Subgroups may interfere with the correct computation of unit- or segment missingness, if the selection leads to the exclusion of missing cases at the segment and unit level. When specifying a subgroup there are two options:

  • Skip the missing case analyses by omitting the provision of missing indicator variables (3.1)

  • Use a selection variable that has information for all missing cases at the unit or segment level as well. For example frequently age or sex

When calculating different subgroup reports on a body of data it is important to specify different subfolders.

The subgroup term is deleted after application because it may contain variables that are later on dropped from the file.

Stratified analyses

Currently stratified analyses are conducted using the subgroup option. Each stratum needs to be specified as a subgroup. Example: if a report is requested for sex=male /sex = female, the programmcall should include the parameter: subgroup(sex==male sex==female)

Note:

  • If the same variable is specified as a cluster and stratification variable, the cluster preference will dominate over the stratification

Analyses using clusters as predictors

XXXX

Information on specific analyses

Extreme values and limit conflicts

Hard limits are assessed before soft limits.
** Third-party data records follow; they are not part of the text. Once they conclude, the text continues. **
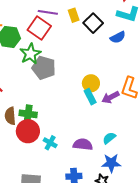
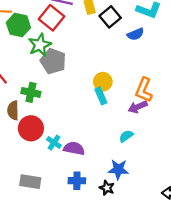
purple arrow: (110, 97) -> (138, 107), moved
green cross: (28, 114) -> (31, 92), moved
cyan semicircle: (109, 138) -> (126, 136), moved
purple semicircle: (83, 144) -> (74, 148), moved

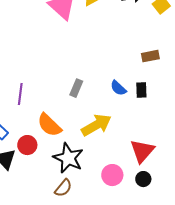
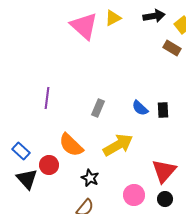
brown rectangle: (150, 56) -> (172, 48), moved, turned 42
purple line: (20, 94) -> (47, 98), moved
black star: (68, 158) -> (90, 178), size x0.6

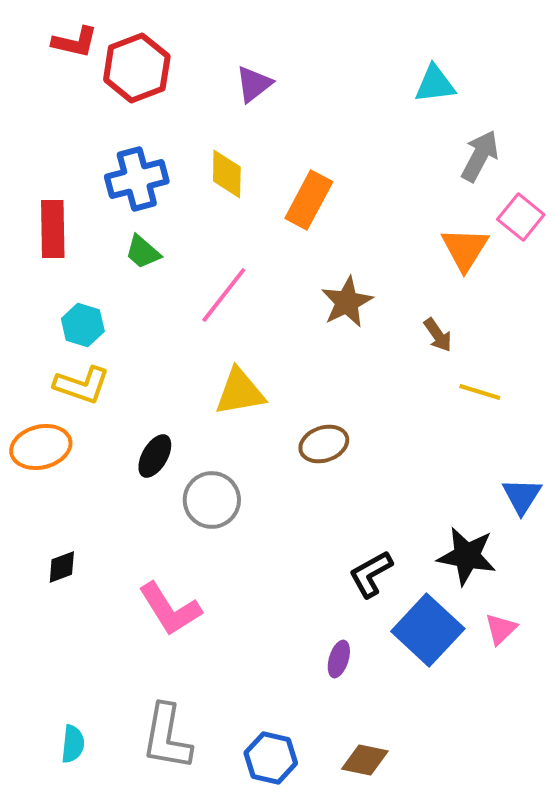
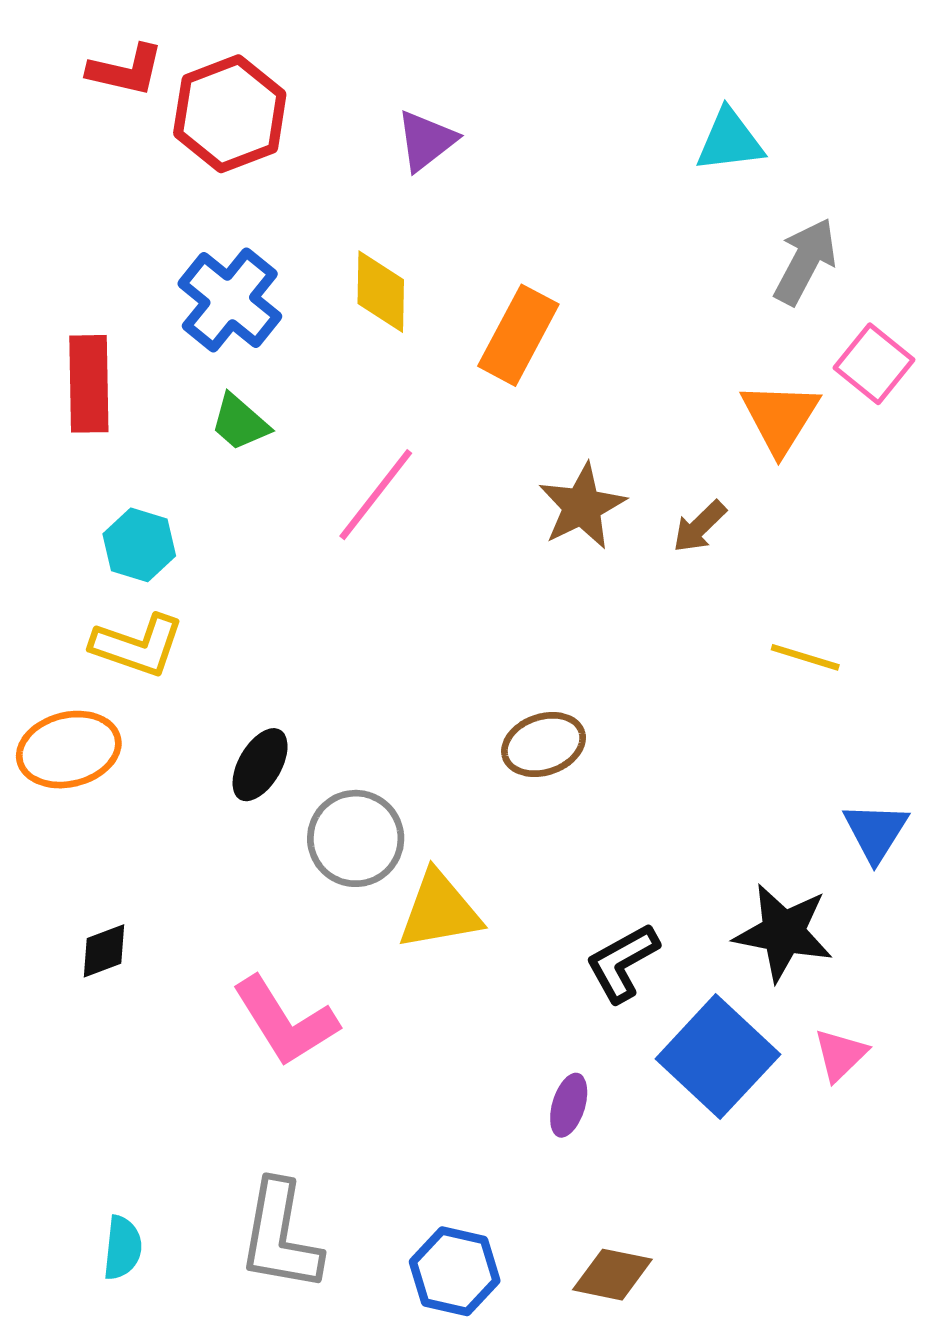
blue cross: (137, 179) -> (230, 300), turned -36
brown arrow: (438, 335) -> (700, 526), moved, turned 81
yellow triangle: (240, 392) -> (440, 911), moved

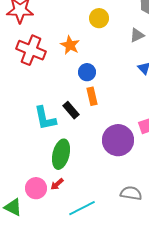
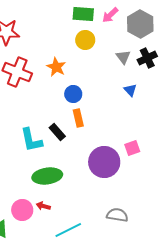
gray triangle: (137, 35) -> (123, 57), turned -42
green ellipse: (61, 154) -> (47, 176), turned 68
red arrow: (57, 184) -> (43, 206), turned 56

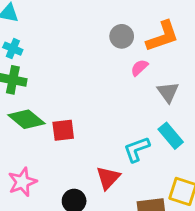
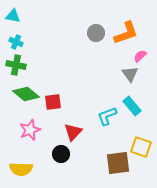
pink semicircle: (139, 68) -> (140, 56), moved
red triangle: (108, 178) -> (73, 132), moved
pink star: (22, 182) -> (30, 130), moved

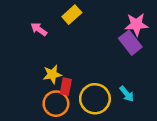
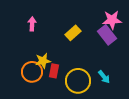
yellow rectangle: (72, 15) -> (73, 33), moved
pink arrow: (39, 29) -> (32, 24), turned 56
orange circle: (56, 104) -> (32, 72), moved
Any violations are only counted once. This means that a violation for hard limits will not be counted for soft limits.

Data quality indicators

Data quality indicators define aspects under which data quality is evaluated. In difference to any descriptive or other metrics they provide a classification for data quality. Data quality indicators are computed after all analyses have been completed as a step entirely independent of the previous computations.

Data quality classification

Based on the help function dq_help_dqiassessment, which is called from dq_report (Data quality indicator assessment part), a data quality indicator is assigned. It uses predefined information on data quality indicator settings as defined in the excel sheet dq_indicators.xlsx. This file must currently be stored in a dq_help folder within the personal ado folder.

As default, one of five quality settings is assigned:

green (1) OK Nothing encountered
blue (2) Uncertain The indicator under observation is not OK but evaluation is uncertain
yellow (3) Moderate A moderate data quality issue is encountered
orange (4) Severe A severe data quality issue is encountered
red (5) Critical A severe data quality issue is encountered that may severely impair analyses.

The last category may predominantly be assigned in case of outcome related issues while processual issues are less likely to appear in this category. For example, unavailable missing data classifications indicate deficiencies in data management. However even if they are not available in 100% of missing cases data may be analysable meaningfully.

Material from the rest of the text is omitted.